Exercise instructions:
In the data, find each line where the word "Same" appears and list that line.

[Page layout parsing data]
---
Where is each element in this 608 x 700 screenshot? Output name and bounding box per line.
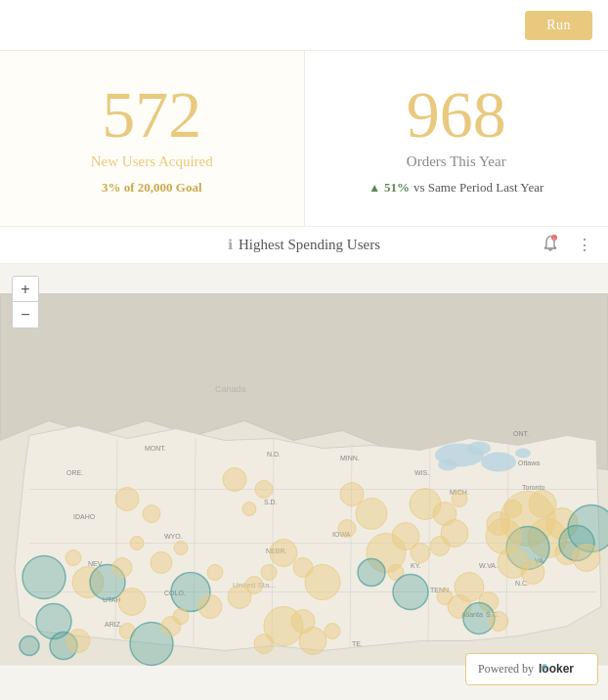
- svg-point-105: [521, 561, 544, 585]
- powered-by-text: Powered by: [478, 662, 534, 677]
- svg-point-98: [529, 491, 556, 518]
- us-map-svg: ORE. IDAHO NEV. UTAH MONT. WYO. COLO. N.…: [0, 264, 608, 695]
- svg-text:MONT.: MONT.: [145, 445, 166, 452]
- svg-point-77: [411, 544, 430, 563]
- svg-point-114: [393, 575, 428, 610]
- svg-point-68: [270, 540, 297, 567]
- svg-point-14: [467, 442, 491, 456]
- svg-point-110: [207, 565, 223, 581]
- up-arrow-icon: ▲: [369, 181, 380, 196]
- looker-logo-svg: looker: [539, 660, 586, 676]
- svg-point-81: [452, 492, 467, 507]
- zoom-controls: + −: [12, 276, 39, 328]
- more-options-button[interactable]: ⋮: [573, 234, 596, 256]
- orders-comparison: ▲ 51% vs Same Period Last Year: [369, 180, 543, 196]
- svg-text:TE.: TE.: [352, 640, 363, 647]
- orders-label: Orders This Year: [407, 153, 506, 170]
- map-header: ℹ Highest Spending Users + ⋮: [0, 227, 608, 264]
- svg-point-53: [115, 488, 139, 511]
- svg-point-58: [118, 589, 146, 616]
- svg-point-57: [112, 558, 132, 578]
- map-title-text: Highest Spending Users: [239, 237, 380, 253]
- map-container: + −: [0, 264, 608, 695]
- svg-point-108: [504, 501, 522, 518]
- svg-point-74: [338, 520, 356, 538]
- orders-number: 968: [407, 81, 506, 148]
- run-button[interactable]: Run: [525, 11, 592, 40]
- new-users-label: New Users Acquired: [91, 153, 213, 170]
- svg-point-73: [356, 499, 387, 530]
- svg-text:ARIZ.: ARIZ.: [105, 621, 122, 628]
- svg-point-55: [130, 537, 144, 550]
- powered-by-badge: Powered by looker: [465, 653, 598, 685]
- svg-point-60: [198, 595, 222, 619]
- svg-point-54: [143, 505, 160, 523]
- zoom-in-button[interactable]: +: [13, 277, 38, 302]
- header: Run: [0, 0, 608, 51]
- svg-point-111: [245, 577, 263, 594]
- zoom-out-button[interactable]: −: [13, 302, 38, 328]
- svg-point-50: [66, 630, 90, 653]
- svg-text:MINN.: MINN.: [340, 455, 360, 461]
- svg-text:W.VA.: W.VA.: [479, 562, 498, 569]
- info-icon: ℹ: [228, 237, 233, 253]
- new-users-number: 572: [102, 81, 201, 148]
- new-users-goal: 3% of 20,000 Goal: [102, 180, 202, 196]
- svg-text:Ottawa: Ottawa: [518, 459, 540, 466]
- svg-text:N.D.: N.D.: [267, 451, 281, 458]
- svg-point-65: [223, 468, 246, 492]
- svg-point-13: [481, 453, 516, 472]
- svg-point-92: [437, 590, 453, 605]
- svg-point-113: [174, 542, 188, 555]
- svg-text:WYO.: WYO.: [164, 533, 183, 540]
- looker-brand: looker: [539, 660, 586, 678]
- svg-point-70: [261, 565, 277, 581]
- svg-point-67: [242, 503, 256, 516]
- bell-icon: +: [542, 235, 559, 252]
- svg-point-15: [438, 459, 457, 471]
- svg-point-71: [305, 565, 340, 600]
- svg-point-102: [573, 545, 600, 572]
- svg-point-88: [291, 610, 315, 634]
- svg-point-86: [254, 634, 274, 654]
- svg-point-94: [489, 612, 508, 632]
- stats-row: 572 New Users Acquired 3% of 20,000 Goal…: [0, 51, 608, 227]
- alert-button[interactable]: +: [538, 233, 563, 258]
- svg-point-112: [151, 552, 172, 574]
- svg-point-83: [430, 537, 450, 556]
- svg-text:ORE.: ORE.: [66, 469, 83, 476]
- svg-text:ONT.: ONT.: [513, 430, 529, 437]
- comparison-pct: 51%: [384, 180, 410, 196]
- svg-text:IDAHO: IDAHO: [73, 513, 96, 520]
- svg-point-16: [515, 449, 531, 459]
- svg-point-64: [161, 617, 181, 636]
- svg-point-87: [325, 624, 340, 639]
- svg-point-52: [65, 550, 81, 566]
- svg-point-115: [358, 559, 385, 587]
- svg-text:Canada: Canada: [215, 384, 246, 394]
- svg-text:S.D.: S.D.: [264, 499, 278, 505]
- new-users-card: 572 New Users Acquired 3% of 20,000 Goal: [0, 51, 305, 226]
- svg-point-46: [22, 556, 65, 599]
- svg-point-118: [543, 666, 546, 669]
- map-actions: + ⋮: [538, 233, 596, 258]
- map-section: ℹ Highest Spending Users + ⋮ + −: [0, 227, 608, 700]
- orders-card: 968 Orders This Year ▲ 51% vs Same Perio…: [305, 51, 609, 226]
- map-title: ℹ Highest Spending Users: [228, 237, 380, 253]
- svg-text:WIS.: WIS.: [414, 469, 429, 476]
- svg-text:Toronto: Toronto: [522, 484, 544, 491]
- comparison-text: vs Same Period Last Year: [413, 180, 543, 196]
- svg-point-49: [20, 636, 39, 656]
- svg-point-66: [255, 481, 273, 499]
---
Response to this exercise:
- orders-comparison: ▲ 51% vs Same Period Last Year: [369, 180, 543, 196]
- orders-card: 968 Orders This Year ▲ 51% vs Same Perio…: [305, 51, 609, 226]
- comparison-text: vs Same Period Last Year: [413, 180, 543, 196]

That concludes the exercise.